SK Group has officially taken part in a bidding to acquire Beijing Tongyi, a Chinese lubricant business unit of Royal Dutch Shell.
Tongyi is China's No. 1 lubricant maker established in 2006 by Royal Dutch Shell by acquiring a 75-percent stake in Beijing Tongyi Petroleum Chemical Co. According to oil refining industry sources on June 5, SK Lubricants, SK Group's lubricants unit, has participated in the main bidding for Beijing Tongyi held on May 29.
It was reported the lubricants unit had suffered financially since late last year due to lower oil prices and the parent company decided to dispose of the Chinese company as part of its restructuring effort. In addition to SK Lubricants, major private equity fund firms such as the Blackstone Group were in attendance for the deal.
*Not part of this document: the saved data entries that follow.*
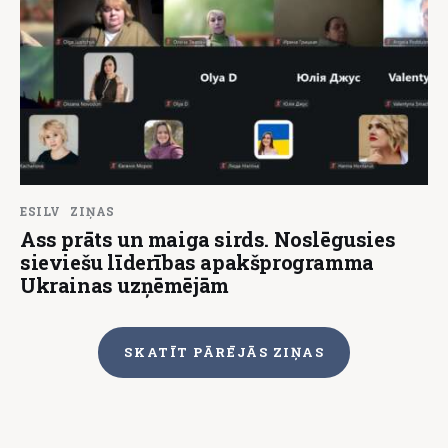
ESILV
ZIŅAS
Ass prāts un maiga sirds. Noslēgusies
sieviešu līderības apakšprogramma
Ukrainas uzņēmējām
SKATĪT PĀRĒJĀS ZIŅAS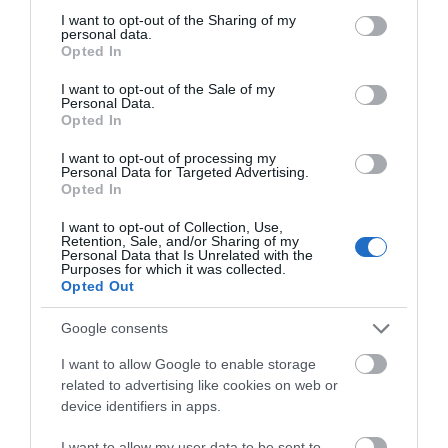
not limited to your visit or usage behaviour. You may click to
I want to opt-out of the Sharing of my
09.08.2026 | 08:40
personal data.
grant or deny consent to Google and its third-party tags to
Opted In
use your data for below specified purposes in below Google
consent section.
Καιρός: Καύσωνας και πολλά
I want to opt-out of the Sale of my
Personal Data.
μποφόρ σήμερα στην Εύβοια
Opted In
Α. Ο. Χαλκίς: Πρώτο
Αθλητικό σωματείο της
09.08.2026 | 08:20
φιλικό σήμερα για νέα
Εύβοιας εξέδωσε
I want to opt-out of processing my
αγωνιστική περίοδο –
ανακοίνωση για το
Personal Data for Targeted Advertising.
Η ώρα
βουλευτή Σίμο
Opted In
«Κόκκινος» συναγερμός σήμερα
Κεδίκογλου- Τι
στην Εύβοια – Τι απαγορεύεται
αναφέρει
I want to opt-out of Collection, Use,
09.08.2026 | 08:00
Retention, Sale, and/or Sharing of my
Personal Data that Is Unrelated with the
Purposes for which it was collected.
Opted Out
Φωτιά στην Εύβοια σε ξερά χόρτα
09.08.2026 | 00:10
Google consents
I want to allow Google to enable storage
related to advertising like cookies on web or
Ρίγη συγκίνησης στην Εύβοια! Η
device identifiers in apps.
Έσπασαν πιάτα στο
Α. Ο. Χαλκίς: Στον
Ιερά Μονή Οσίου Δαυΐδ έλαμψε
κεφάλι του Αταμάν –
αγιασμό ο
στη μεγάλη πανήγυρη της
Βίντεο από τη Σύμη
Μητροπολίτης – Η
I want to allow my user data to be sent to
Earlier, investment bankers had expected the deal would fetch about US$500 million. But now the price is estimated at over $620 million as competition over the asset is getting fiercer. An oil refining industry official commented, "The original date to announce the final winner was June 3 but it was delayed. It seems like Royal Dutch Shell is contacting bidders individually, which ended up raising the price level."
The main reason SK Group jumped into the fray is that Beijing Tongyi has quite attractive features. An investment banker explained, "Once successful in acquiring Tongyi, the winner will be able to emerge as the largest lubricant supplier in China overnight." Not only that, the winner may become one of the strongest contenders in the world's lubricant market. SK Lubricants posted operating profit of 289.8 billion won last year, up 86 percent from the previous year.